▸ **Activity**: Using the records below, write out the line with "Le trapèze fixe est souvent le premier" and each line after it through the final one, exactly, and only those.
--*--
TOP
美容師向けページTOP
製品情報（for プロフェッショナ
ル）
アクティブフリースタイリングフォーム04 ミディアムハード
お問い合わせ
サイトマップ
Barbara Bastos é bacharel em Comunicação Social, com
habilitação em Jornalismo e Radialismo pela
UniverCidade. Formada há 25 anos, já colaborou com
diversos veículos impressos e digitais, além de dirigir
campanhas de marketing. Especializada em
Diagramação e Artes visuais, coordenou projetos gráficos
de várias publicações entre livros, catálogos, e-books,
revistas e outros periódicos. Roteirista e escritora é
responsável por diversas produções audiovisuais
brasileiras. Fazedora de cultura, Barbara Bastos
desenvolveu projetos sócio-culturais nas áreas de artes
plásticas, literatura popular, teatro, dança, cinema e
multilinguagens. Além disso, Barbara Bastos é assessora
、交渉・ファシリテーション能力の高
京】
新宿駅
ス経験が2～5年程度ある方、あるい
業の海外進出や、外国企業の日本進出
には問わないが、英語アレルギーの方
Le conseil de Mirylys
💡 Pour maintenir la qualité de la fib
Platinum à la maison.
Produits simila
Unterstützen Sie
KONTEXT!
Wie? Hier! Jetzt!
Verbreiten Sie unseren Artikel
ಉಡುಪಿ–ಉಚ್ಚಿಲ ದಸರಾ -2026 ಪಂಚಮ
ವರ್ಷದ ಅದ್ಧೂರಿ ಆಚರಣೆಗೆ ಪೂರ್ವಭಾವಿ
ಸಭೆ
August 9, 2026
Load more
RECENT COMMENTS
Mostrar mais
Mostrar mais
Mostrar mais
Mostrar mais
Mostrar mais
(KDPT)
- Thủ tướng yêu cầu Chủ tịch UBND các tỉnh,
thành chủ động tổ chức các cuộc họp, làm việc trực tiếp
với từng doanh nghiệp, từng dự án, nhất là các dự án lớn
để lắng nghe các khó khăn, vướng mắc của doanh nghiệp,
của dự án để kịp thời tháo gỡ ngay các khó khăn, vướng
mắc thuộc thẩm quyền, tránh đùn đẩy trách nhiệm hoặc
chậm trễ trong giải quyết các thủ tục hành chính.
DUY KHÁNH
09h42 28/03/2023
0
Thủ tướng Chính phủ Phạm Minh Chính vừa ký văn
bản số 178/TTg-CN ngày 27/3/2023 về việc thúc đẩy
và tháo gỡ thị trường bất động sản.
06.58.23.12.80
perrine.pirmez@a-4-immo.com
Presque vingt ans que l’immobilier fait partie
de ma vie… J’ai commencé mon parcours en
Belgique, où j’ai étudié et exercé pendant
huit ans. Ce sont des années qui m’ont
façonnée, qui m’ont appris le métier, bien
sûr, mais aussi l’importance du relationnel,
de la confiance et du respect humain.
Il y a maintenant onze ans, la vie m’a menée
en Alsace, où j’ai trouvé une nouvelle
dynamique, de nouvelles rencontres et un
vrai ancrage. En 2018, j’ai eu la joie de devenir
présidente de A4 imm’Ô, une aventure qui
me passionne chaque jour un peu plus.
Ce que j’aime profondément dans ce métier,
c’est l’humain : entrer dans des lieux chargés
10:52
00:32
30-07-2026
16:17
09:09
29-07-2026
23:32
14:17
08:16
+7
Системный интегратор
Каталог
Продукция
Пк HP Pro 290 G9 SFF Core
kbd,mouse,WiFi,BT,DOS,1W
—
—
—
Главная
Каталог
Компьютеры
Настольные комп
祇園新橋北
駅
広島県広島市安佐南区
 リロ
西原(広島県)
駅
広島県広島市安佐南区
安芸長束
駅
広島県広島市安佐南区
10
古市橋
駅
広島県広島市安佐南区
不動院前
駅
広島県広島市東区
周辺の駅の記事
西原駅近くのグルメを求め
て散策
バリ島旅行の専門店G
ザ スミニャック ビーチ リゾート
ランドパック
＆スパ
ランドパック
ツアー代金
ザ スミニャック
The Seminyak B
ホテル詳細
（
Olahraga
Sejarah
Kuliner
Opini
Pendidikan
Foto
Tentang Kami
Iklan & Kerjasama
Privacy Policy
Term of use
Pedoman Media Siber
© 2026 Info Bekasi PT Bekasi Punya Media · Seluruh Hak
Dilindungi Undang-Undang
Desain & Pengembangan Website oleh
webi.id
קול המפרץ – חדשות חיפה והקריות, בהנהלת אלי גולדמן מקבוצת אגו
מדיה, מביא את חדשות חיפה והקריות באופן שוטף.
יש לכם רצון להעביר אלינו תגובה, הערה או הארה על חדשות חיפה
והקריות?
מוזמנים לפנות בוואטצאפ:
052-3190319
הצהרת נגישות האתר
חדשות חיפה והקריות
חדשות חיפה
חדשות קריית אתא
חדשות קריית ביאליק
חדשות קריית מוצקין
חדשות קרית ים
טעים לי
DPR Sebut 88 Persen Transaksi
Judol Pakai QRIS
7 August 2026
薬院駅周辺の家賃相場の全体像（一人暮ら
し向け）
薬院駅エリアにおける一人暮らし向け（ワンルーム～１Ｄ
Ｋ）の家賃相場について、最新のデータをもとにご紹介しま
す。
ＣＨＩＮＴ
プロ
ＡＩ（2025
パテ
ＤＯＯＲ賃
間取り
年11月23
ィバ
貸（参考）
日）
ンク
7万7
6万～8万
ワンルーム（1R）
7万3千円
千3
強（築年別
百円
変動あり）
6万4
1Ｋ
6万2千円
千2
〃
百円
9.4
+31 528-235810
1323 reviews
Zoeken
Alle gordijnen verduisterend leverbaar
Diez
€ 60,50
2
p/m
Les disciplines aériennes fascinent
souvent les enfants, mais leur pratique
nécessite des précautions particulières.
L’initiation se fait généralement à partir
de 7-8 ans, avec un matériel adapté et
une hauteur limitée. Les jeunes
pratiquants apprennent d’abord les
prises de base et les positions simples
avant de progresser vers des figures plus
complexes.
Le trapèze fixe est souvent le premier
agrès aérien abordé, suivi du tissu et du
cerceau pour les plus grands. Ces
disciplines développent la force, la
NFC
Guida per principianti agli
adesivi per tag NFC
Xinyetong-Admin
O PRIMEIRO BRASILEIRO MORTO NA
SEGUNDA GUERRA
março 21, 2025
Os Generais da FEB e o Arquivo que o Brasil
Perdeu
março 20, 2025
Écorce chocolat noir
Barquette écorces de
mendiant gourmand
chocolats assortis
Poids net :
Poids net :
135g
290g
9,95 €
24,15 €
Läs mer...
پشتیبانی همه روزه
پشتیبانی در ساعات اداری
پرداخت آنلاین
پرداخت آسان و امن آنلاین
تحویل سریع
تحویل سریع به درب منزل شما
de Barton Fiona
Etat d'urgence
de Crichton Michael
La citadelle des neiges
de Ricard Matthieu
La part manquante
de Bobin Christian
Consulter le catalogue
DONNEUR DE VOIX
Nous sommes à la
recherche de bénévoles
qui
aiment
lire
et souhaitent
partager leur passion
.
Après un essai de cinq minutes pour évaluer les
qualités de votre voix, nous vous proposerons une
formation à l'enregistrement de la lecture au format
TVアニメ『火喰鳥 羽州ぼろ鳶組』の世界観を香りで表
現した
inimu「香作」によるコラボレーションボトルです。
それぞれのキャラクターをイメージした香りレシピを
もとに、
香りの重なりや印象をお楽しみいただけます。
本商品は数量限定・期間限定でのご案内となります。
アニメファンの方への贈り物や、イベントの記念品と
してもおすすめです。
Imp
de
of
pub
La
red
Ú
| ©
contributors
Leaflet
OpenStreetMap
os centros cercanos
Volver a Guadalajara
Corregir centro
--*--
▸ **Response**:
Le trapèze fixe est souvent le premier
agrès aérien abordé, suivi du tissu et du
cerceau pour les plus grands. Ces
disciplines développent la force, la
NFC
Guida per principianti agli
adesivi per tag NFC
Xinyetong-Admin
O PRIMEIRO BRASILEIRO MORTO NA
SEGUNDA GUERRA
março 21, 2025
Os Generais da FEB e o Arquivo que o Brasil
Perdeu
março 20, 2025
Écorce chocolat noir
Barquette écorces de
mendiant gourmand
chocolats assortis
Poids net :
Poids net :
135g
290g
9,95 €
24,15 €
Läs mer...
پشتیبانی همه روزه
پشتیبانی در ساعات اداری
پرداخت آنلاین
پرداخت آسان و امن آنلاین
تحویل سریع
تحویل سریع به درب منزل شما
de Barton Fiona
Etat d'urgence
de Crichton Michael
La citadelle des neiges
de Ricard Matthieu
La part manquante
de Bobin Christian
Consulter le catalogue
DONNEUR DE VOIX
Nous sommes à la
recherche de bénévoles
qui
aiment
lire
et souhaitent
partager leur passion
.
Après un essai de cinq minutes pour évaluer les
qualités de votre voix, nous vous proposerons une
formation à l'enregistrement de la lecture au format
TVアニメ『火喰鳥 羽州ぼろ鳶組』の世界観を香りで表
現した
inimu「香作」によるコラボレーションボトルです。
それぞれのキャラクターをイメージした香りレシピを
もとに、
香りの重なりや印象をお楽しみいただけます。
本商品は数量限定・期間限定でのご案内となります。
アニメファンの方への贈り物や、イベントの記念品と
してもおすすめです。
Imp
de
of
pub
La
red
Ú
| ©
contributors
Leaflet
OpenStreetMap
os centros cercanos
Volver a Guadalajara
Corregir centro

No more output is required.